The choir and cupola of the church were decorated by the late Baroque master Mattia Preti with a fresco of God in Glory surrounded by the Saints. In the center ceiling of the sacristy are frescoes with Elias and the flaming chariot with quadratura by Agostino Mitelli and figures by Angelo Colonna. In the 14th-century cloister is a chapel with a fresco of Madonna and Child by Tommaso da Modena.[1]

Interior edit

To the right of the entrance is the funereal monument of Countess Anna Maria Seghizzi (died 1821), designed and sculpted by Giuseppe Pisani. On the first arch is painting by Luigi Manzini depicting Saints Lucia, Agatha, and Apollonia. In the third arch is a painting attributed to either Dosso Dossi or Giovanni Gherardo delle Catene, depicting St Albert fighting a female demon (1530).

The pulpit and its marble reliefs were completed in the 14th and 15th-centuries. The fourth altar has 17th-century Crucifix by Gregorio Rossi.

The fifth arch has a canvas by Paolo Beroaldi depicting the patron saints of Modena: St Geminiano in center, flanked by St Omobono and St Contardo.

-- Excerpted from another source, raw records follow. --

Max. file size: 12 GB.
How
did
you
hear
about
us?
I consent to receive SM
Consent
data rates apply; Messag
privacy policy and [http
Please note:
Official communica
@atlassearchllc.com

The organ located to the left of the altar was built by Antonio Colonna in 1625 and refurbished in 1772 by Antonio Traeri. In 1936, a modern organ was placed within the same frame. On the right tribune is a 16th-century painting attributed to Raffaele Rinaldi depicts Jesus and the Samaritan Woman.

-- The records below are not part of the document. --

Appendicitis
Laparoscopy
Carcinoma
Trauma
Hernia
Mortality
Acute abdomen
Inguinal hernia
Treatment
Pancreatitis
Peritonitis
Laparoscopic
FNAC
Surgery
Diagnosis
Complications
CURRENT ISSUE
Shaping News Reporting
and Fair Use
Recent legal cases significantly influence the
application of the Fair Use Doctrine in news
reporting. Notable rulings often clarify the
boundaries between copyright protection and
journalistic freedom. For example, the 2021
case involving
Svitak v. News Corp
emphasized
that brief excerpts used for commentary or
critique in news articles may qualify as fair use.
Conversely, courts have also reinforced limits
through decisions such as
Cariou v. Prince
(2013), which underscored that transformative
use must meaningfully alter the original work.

The frescoes in the choir depict an Angelic concert, painted by Mattia Preti. A canvas depicting The Trinity and Annunciation (1596) were painted by Giovanni Battista Codebò. The canvas on the arch near the confessional depicts St John of the Cross by Francesco Vellani.

The second chapel is dedicated to the Madonna of the Carmine. The altarpiece is attributed by some to Preti, others claim it is from prior centuries. The third arch has a canvas depicting St Teresa genuflecting before St Joseph and Child Jesus, attributed to either Cignaroli or Cignani. The canvas was moved here from the suppressed church of Santa Teresa delle Carmelitane Scalze.

The fifth arch has a painting by Beroaldi depicting Saints Michael and Anthony Abbot below God the Father. The last chapel next the entrance has a baptismal font with a canvas by Domenico Carnevali depicting the Baptism of Christ. The walls had frescoes by Mitelli and Colonna.[2]